King’s puzzle adventure game “Diamond Digger,” released on Sept. 3, entered the top 20 on the iPhone (No. 20) and Google Play (No. 11) in the US in October.
Last week, King launched “Candy Crush Soda Saga,” the latest in its candy-themed puzzle game series.
“We believe the space will consolidate as rising customer acquisition costs heighten barriers to entry; the winners will likely be companies with differentiated product portfolios,” Creutz’s note said. “Glu and King currently remain our top two investment ideas.”
While the recent success has been a boon for shares of King, Glu’s stock has fallen on hard times. Overall, however, the sector has recently performed well for investors.
The Online Gaming World motif has gained 14.9% over the past month. During that time frame, the S&P 500 has risen 8.4%. In 2014, the motif is up 27.4%; the S&P 500 has increased 12.4%.
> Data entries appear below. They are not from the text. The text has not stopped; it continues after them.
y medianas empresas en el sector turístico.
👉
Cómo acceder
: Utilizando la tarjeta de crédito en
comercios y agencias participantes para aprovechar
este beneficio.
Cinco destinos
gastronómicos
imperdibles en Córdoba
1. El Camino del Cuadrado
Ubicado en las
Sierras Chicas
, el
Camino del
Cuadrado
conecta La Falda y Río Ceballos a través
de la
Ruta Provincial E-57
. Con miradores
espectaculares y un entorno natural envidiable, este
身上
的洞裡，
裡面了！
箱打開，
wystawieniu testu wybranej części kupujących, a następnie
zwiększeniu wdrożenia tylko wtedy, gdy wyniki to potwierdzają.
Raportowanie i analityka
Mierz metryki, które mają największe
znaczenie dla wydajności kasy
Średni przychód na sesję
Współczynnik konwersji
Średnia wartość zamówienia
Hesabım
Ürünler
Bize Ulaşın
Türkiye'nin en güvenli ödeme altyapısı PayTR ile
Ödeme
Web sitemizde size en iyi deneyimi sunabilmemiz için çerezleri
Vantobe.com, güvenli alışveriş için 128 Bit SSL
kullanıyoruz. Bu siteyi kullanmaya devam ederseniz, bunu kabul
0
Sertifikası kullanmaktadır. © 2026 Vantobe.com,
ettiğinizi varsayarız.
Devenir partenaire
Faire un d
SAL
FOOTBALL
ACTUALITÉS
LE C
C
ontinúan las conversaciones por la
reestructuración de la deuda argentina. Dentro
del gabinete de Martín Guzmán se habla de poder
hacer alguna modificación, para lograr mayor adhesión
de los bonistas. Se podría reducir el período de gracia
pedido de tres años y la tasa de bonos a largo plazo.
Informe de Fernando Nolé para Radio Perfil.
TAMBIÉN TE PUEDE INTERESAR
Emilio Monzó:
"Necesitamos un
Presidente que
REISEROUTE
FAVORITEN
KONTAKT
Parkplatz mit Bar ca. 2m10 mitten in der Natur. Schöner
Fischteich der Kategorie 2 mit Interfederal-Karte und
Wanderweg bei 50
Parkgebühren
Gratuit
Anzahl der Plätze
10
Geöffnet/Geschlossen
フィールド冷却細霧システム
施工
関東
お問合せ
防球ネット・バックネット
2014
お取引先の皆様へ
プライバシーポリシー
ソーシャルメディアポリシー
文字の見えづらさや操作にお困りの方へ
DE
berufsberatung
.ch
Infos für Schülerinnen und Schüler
Ironically perhaps, part of the reason for the sector’s good health has been due to the mobile performances – and real profit – turned in by the big gaming companies that were supposedly going to shrivel amid upstart competition. Take Electronic Arts, for example, which has seen its stock gain more than 24% in the past month, largely on the strength of its most recently reported quarter. (EA’s stock has a 21.4% weighting in the Online Gaming World motif).
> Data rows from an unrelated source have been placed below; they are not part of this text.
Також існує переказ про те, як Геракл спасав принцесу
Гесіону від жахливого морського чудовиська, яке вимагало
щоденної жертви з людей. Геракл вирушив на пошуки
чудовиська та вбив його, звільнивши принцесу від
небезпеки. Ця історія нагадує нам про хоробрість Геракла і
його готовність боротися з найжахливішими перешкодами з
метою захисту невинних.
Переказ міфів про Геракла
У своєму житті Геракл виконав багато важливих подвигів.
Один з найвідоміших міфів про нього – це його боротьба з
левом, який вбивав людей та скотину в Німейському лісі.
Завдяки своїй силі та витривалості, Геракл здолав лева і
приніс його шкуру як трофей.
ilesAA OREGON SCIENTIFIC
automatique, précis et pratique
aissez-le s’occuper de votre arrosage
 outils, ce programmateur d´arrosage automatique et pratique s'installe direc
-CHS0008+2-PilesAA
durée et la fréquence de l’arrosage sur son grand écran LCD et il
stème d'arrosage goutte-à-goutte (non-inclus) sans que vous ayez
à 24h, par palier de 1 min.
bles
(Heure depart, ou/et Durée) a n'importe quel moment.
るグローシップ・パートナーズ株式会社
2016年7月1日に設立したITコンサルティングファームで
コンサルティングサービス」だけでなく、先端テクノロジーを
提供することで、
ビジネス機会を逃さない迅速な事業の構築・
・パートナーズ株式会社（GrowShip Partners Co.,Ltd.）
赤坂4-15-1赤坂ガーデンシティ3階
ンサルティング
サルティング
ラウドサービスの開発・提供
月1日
EA’s revenue jumped to $990 million last quarter, and its “net revenue” figure beat expectations by $196 million. In addition, as investor John McKenna noted in a recent Seeking Alpha post, as impressive as the top line was, the numbers were heightened by the strength of mobile and digital sales that EA had been investing in for the last few years.
Digital purchases increased by 6%, mobile sales jumped by 11%, and in-console purchases rose by a whopping 95% year-over-year thanks to the successful FIFA Ultimate Team that took advantage of the Xbox One’s EA Access community. McKenna pointed out that the digital and mobile purchases largely came from in-game upgrades from the various titles that were released, which he said demonstrates EA’s success in monetizing user interactions after a game has been purchased.
Eventually, investors may choose between companies that generate big profits and companies that will continue to produce hit games. For now, however, both appear to be popular.